== What to do ==
The span to repeat in the listing below runs from the line containing "Набор Мини гольф" to the line containing "είναι θέμα αξιοπρέπειας", inclusive. Repeat it exactly, and only it.

== Supplied data ==
=======
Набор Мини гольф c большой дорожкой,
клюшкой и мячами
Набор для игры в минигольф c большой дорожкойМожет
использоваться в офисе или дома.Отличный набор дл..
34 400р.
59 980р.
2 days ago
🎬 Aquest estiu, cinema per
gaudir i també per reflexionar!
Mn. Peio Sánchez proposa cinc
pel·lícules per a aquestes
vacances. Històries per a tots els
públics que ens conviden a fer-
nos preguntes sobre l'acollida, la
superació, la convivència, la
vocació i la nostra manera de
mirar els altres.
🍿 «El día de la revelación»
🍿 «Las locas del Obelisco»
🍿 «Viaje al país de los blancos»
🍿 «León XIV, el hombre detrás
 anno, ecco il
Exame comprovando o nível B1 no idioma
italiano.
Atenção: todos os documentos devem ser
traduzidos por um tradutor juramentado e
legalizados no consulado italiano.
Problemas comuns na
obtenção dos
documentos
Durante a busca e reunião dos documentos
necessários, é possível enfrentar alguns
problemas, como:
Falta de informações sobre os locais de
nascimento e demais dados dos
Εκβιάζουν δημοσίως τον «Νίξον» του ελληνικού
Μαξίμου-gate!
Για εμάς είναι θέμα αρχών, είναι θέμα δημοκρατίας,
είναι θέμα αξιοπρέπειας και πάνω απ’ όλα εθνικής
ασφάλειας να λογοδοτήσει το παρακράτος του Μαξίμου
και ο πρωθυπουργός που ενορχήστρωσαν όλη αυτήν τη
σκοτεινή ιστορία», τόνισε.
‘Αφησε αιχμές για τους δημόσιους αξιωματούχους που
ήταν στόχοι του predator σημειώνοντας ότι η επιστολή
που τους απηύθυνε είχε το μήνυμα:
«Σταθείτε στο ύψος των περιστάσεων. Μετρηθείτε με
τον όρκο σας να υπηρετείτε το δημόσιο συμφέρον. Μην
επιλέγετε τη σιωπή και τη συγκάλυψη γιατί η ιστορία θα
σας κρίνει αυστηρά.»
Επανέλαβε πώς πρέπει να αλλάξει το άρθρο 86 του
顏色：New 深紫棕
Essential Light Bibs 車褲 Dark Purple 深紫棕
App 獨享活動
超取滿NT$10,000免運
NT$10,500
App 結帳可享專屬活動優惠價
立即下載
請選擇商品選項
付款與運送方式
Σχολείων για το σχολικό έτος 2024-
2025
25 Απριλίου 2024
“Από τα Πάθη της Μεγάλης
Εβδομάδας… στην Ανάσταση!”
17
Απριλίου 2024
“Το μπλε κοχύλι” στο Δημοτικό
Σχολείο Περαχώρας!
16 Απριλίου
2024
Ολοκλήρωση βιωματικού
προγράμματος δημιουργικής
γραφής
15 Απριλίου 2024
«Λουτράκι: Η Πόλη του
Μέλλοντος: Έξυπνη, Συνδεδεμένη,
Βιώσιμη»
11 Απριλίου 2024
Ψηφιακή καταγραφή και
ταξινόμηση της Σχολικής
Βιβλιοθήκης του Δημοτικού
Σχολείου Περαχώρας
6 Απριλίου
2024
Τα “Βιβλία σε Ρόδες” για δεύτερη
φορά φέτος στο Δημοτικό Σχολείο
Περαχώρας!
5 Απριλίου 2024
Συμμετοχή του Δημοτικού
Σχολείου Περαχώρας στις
=======
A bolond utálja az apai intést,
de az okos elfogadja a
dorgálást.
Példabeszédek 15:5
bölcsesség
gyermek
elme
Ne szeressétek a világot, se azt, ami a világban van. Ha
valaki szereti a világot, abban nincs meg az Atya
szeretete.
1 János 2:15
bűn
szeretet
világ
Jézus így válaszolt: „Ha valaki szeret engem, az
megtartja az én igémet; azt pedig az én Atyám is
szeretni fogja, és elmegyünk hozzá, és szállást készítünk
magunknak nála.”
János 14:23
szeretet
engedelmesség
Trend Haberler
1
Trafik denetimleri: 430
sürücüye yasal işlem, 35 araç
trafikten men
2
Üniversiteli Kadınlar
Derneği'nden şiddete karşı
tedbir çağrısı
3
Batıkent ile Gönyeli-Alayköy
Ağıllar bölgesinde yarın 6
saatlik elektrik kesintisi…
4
=======
== Your response ==
Набор Мини гольф c большой дорожкой,
клюшкой и мячами
Набор для игры в минигольф c большой дорожкойМожет
использоваться в офисе или дома.Отличный набор дл..
34 400р.
59 980р.
2 days ago
🎬 Aquest estiu, cinema per
gaudir i també per reflexionar!
Mn. Peio Sánchez proposa cinc
pel·lícules per a aquestes
vacances. Històries per a tots els
públics que ens conviden a fer-
nos preguntes sobre l'acollida, la
superació, la convivència, la
vocació i la nostra manera de
mirar els altres.
🍿 «El día de la revelación»
🍿 «Las locas del Obelisco»
🍿 «Viaje al país de los blancos»
🍿 «León XIV, el hombre detrás
 anno, ecco il
Exame comprovando o nível B1 no idioma
italiano.
Atenção: todos os documentos devem ser
traduzidos por um tradutor juramentado e
legalizados no consulado italiano.
Problemas comuns na
obtenção dos
documentos
Durante a busca e reunião dos documentos
necessários, é possível enfrentar alguns
problemas, como:
Falta de informações sobre os locais de
nascimento e demais dados dos
Εκβιάζουν δημοσίως τον «Νίξον» του ελληνικού
Μαξίμου-gate!
Για εμάς είναι θέμα αρχών, είναι θέμα δημοκρατίας,
είναι θέμα αξιοπρέπειας και πάνω απ’ όλα εθνικής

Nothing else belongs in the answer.